Define the Hermite functions $\tilde{h}_k(x)$ by $$ \tilde{h}_k(x)=H_k(x) e^{-\frac{1}{2} x^2} . $$

We have the Mehler's formula, for the Hermite functions $\tilde{h}_k(x)$.

Proposition For $w \in \mathbb{C},|w|<1$ and $x, y \in \mathbb{R}$, $$\sum_{k=0}^{\infty} \frac{\tilde{h}_k(x) \tilde{h}_k(y)}{2^k k !} w^k=\left(1-w^2\right)^{-\frac{1}{2}} e^{-\frac{1}{2} \frac{1+w^2}{1-w^2}\left(x^2+y^2\right)+\frac{2 w}{1-w^2} x y}$$

One has $$\int_\Bbb R\left(\tilde{h}_k(x)\right)^2 d x=2^k k ! \sqrt{\pi} .$$

Thus we can normalise $\tilde{h}_k(x)$ by defining $$h_k(x)=\left(2^k k ! \sqrt{\pi}\right)^{-\frac{1}{2}} \tilde{h}_k(x)$$

This family $\{h_k(x): k \in \mathbb{N}\}$ is an orthonormal system in $L^2(\mathbb{R})$. But we can say more.

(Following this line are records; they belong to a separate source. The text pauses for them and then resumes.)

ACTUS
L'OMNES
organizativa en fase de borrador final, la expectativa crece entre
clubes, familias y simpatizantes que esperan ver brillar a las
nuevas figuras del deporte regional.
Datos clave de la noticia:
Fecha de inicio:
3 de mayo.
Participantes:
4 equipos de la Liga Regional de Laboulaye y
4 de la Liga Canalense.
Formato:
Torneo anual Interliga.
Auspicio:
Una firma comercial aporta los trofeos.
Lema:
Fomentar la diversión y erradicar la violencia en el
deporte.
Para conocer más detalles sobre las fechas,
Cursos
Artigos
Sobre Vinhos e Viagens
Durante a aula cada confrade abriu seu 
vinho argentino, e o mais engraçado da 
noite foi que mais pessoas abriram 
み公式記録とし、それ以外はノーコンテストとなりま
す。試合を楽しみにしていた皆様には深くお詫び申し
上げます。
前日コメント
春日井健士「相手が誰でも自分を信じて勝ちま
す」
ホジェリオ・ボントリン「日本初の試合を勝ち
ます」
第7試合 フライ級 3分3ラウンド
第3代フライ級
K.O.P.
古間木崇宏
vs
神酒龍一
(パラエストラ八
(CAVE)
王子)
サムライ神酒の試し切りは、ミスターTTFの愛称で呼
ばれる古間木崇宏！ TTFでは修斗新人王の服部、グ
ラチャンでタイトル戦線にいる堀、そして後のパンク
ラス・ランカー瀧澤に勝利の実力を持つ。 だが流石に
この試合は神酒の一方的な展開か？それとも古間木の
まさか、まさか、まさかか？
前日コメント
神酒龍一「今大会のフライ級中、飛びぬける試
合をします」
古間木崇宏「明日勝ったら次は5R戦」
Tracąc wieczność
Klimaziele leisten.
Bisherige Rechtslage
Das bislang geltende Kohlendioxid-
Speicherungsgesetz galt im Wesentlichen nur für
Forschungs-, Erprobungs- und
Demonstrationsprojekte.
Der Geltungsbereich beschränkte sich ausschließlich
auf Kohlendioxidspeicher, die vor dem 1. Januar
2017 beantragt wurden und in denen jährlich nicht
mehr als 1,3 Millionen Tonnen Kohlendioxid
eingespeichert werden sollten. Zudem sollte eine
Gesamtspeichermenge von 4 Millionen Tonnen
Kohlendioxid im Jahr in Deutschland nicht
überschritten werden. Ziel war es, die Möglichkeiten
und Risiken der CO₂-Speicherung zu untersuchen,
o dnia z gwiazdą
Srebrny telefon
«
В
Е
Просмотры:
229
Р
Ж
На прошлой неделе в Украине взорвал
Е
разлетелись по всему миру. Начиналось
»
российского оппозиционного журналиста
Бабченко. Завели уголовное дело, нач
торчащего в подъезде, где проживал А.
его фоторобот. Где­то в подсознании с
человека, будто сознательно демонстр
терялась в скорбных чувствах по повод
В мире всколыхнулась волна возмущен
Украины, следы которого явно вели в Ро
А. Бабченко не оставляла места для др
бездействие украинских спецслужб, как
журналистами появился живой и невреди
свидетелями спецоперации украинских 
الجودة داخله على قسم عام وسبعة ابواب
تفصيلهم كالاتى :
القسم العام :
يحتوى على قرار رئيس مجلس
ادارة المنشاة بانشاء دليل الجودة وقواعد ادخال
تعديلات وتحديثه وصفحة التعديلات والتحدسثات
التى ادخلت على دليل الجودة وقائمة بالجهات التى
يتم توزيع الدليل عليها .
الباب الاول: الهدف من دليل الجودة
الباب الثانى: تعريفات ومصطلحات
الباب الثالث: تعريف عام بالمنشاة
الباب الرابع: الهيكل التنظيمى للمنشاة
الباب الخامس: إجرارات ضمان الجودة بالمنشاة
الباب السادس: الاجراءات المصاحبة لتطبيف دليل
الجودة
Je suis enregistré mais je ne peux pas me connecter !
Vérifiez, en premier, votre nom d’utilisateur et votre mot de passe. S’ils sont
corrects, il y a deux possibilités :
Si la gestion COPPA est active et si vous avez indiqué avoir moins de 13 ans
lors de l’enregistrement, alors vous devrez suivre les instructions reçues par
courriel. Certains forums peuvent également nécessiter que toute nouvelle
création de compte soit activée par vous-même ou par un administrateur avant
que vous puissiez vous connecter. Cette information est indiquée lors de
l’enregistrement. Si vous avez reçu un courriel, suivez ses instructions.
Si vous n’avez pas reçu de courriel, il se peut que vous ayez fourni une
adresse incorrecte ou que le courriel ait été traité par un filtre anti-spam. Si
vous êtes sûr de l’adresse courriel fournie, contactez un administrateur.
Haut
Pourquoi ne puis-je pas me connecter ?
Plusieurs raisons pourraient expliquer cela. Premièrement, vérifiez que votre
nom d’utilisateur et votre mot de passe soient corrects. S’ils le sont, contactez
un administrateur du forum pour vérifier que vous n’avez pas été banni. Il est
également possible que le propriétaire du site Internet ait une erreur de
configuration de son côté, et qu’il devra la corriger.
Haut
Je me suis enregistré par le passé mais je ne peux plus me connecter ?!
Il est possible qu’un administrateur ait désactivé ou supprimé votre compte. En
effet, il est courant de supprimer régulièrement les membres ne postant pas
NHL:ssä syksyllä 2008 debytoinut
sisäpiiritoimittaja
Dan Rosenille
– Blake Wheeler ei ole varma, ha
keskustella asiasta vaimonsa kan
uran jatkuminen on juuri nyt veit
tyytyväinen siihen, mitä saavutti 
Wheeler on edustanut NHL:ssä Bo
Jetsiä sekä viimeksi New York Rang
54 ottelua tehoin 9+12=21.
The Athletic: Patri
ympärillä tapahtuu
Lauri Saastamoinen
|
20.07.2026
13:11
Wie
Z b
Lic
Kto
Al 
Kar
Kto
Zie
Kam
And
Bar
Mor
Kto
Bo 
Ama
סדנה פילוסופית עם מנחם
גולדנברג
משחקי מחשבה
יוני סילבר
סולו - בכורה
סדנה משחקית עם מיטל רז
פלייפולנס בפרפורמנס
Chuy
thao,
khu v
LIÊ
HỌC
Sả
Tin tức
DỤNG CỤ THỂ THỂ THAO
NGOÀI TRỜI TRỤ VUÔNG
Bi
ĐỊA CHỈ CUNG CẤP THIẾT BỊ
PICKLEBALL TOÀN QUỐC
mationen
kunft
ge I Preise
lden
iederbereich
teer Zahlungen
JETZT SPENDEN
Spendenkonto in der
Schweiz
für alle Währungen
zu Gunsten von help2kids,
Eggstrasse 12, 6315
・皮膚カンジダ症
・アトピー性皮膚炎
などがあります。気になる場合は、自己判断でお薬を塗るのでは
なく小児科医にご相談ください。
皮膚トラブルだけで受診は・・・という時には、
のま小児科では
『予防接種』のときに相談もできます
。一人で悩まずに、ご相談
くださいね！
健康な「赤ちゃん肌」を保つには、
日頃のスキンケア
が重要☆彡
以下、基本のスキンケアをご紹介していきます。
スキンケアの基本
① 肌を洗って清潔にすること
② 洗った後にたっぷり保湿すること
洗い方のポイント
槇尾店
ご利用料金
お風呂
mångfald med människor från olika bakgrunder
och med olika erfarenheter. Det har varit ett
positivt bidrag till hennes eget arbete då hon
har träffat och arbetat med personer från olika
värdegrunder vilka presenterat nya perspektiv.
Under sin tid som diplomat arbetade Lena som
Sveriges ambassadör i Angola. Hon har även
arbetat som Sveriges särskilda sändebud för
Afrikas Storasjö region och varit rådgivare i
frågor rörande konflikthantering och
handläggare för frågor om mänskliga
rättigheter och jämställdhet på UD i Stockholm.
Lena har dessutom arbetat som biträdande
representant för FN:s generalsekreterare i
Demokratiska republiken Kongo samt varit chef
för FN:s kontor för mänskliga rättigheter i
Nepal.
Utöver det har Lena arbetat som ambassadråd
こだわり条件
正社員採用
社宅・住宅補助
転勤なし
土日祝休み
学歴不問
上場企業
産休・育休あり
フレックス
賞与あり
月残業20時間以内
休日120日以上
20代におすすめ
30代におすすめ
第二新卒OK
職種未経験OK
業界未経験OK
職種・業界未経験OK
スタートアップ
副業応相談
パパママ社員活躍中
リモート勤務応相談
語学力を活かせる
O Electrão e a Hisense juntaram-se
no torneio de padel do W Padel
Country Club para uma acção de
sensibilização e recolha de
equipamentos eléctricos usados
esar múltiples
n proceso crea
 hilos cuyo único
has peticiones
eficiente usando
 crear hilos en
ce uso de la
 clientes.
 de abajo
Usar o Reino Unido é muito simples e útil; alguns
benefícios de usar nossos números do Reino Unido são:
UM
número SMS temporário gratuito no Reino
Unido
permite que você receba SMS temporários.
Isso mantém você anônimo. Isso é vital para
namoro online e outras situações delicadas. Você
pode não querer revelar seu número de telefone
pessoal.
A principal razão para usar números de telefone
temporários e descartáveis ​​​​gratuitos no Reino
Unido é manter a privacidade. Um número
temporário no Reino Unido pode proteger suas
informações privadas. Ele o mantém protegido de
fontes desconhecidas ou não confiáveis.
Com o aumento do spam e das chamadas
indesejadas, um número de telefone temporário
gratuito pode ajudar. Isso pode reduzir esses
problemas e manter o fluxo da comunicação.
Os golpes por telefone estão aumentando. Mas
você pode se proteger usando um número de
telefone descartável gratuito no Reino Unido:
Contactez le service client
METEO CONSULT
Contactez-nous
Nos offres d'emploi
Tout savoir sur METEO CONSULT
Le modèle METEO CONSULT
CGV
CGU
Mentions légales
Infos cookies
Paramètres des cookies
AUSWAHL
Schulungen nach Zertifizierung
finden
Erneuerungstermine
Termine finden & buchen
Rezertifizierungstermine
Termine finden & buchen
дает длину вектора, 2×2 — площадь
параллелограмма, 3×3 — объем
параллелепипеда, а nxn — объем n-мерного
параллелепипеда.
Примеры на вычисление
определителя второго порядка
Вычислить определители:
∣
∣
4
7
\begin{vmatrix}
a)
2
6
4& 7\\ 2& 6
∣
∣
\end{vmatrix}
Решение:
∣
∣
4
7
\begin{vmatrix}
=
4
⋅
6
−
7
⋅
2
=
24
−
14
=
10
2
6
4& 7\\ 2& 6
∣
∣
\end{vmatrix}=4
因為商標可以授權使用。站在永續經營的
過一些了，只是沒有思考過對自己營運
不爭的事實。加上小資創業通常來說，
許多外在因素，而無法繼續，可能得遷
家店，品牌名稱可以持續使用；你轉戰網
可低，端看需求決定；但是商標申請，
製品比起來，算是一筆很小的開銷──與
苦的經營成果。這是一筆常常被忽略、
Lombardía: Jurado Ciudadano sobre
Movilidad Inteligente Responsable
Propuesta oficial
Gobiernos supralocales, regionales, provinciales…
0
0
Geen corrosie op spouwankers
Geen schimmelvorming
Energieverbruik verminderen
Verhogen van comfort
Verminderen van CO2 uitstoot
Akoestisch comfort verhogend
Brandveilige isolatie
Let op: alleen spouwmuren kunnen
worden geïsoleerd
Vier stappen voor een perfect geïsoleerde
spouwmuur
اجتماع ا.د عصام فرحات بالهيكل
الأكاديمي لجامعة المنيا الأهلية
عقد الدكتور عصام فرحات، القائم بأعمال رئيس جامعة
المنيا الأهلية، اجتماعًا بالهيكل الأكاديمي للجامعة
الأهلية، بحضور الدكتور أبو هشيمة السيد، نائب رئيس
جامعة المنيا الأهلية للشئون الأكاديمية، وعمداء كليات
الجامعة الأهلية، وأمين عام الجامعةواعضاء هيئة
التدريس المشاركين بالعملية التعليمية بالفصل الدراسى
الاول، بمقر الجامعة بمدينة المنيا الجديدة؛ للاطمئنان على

Theorem The system $\{h_k(x): k \in \mathbb{N}\}$ is an orthonormal basis for $L^2(\mathbb{R})$. Consequently, every $f \in L^2(\mathbb{R})$ has an expansion $$f(x)=\sum_{k=0}^{\infty}\left(f, h_k\right) h_k(x)$$ where the series converges to $f$ in the $L^2$ norm.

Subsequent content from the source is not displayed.